Personal opinion vs impartiality: No copy-cat policies, please!

It won’t be long before some overzealous, politically-influenced public broadcaster in a developing democracy decides to implement a copy-cat BBC ‘impartiality’ policy, to ban their journalists from expressing personal opinions on national issues on social media. Authoritarian governments must be salivating at the prospect of finally being able to silence journalists in state-owned media houses who have been a thorn in their side, hiding behind ‘impartiality’ policies.

But, before the curtain goes down on this, the BBC itself said that its action against Lineker is not intended to create an opinion-free zone. And therein lies my confusion.

Journalists live among the people and have opinions just like everyone else. Whether they express those opinions publicly or keep their thoughts to themselves, it is hard to convince me that their opinions don’t have any influence on their reporting, line of questioning or presentation. If the journalist has been professionally trained not to be biased based on their personal opinion, then that journalist can do so whether their personal opinion on an issue has been expressed publicly or remains in their heads. Me as a citizen, I would prefer to know the opinion, ideology or position that influences a journalist’s line of questioning and reporting, rather than being duped into thinking that the journalist is not influenced in any way by their personal opinion when the opposite is in fact true.

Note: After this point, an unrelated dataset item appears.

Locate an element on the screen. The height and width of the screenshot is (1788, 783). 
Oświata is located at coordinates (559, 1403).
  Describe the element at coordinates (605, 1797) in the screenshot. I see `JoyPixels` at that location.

On a regular day, I listen to the BBC, Joy FM, and Citi FM, and then watch a bit of CNN and SkyNews. Do I expect professional, unbiased news, analysis, and reporting on all these networks? Yes, I do. Do I see the BBC as more impartial than the rest of them? No! In fact, during the 2022 Qatar World Cup, the reporting and coverage on the BBC was not dissimilar to what most international media from Western countries offered viewers and listeners. Opinions of presenters and pundits on human rights, LGBT issues, and migrant workers’ rights, were broadcast to the world in a matter-of-fact manner. Where was the BBC’s policy on impartiality then, when this same Lineker was attacking Qatar with his opinions on the BBC itself as well as on Twitter?

I just hope officials of GBC, Daily Graphic and other state-owned media in Ghana and elsewhere in Africa, won’t be thinking about copy-cat ‘impartiality’ policies in order to silence journalists who are seen as too critical of the government of the day (a.k.a. GOD)!